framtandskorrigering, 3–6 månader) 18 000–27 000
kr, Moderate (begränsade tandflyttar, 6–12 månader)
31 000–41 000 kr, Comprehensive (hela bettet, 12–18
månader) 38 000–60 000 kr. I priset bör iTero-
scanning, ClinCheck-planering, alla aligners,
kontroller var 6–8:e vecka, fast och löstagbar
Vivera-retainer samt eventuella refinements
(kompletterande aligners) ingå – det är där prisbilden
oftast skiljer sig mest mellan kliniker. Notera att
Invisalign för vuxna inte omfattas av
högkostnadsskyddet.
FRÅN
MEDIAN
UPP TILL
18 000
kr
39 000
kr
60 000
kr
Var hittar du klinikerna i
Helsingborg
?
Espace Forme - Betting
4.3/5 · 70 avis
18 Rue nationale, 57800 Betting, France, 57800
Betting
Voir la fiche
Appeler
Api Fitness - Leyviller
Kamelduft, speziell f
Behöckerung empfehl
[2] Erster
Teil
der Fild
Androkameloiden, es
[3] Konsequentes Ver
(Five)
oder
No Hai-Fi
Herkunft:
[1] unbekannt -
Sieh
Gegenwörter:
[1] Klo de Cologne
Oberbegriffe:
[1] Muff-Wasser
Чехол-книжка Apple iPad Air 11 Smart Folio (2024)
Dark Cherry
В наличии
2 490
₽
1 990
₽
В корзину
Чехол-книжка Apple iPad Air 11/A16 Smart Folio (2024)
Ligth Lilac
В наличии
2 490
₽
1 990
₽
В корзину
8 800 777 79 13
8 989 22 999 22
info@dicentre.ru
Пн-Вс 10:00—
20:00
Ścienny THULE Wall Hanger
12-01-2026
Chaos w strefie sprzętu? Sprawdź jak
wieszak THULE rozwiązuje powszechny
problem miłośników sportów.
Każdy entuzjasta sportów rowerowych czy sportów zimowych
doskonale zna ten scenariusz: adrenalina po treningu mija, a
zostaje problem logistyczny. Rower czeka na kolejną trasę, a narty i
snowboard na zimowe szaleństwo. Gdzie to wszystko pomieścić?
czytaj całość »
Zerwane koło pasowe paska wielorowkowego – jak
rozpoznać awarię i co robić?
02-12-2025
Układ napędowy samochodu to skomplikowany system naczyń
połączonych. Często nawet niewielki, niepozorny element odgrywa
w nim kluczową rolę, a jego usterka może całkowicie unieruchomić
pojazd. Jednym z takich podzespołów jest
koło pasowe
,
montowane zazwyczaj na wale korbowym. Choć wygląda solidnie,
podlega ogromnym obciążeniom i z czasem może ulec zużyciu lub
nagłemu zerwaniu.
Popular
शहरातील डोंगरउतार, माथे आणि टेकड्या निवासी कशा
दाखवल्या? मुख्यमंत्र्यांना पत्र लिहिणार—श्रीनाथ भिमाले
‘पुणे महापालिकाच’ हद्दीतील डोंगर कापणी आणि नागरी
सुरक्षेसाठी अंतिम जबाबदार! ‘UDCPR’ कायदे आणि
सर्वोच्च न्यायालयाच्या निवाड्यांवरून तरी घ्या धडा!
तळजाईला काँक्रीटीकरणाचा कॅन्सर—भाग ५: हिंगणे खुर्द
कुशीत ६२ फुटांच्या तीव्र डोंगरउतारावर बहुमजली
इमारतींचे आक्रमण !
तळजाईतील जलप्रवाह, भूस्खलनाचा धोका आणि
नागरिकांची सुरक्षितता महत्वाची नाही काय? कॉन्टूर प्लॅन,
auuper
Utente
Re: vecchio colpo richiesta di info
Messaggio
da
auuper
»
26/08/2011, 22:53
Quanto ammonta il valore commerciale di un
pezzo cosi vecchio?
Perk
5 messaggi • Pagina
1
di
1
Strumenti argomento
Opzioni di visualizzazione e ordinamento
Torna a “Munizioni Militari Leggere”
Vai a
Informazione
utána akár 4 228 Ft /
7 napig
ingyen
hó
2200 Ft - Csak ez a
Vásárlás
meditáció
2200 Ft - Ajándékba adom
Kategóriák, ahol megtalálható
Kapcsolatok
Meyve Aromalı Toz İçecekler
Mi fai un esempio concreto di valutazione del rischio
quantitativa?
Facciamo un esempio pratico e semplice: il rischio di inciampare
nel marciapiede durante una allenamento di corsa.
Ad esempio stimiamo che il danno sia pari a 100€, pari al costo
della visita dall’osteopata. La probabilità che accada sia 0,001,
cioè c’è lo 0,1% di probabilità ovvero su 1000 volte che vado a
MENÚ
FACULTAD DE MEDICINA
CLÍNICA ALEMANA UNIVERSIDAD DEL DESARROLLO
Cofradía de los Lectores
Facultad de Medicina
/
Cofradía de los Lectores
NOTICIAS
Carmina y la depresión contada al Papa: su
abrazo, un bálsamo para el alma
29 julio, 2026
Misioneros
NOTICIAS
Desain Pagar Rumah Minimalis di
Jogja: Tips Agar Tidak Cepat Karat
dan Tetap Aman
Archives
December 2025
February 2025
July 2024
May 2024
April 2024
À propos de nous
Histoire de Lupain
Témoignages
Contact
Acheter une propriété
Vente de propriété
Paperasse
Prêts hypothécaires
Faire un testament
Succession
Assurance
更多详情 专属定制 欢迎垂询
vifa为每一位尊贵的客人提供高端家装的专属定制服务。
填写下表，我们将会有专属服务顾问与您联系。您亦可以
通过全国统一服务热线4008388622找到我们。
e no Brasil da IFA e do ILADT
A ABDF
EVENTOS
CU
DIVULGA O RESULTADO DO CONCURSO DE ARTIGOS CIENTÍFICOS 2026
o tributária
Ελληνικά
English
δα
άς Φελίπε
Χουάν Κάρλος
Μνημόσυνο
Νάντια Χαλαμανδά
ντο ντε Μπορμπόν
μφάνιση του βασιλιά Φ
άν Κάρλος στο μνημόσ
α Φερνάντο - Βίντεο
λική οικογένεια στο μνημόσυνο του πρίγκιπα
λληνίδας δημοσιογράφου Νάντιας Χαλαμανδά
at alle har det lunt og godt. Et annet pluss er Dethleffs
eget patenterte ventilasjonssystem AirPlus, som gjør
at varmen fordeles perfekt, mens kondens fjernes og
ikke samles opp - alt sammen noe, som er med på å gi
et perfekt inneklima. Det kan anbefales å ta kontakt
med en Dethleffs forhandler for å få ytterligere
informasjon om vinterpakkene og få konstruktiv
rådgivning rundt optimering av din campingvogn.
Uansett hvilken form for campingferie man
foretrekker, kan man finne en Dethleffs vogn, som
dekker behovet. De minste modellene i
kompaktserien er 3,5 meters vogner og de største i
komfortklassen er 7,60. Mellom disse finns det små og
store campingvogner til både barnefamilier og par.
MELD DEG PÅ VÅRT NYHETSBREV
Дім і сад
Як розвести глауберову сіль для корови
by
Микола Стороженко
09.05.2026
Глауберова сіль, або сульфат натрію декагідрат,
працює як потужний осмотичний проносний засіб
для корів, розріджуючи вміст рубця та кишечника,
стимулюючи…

____________________

■ TASK DIRECTIONS
In the records above, which lines hold the string "månader"? Copy each one.

■ EXPECTED ANSWER
framtandskorrigering, 3–6 månader) 18 000–27 000
kr, Moderate (begränsade tandflyttar, 6–12 månader)
månader) 38 000–60 000 kr. I priset bör iTero-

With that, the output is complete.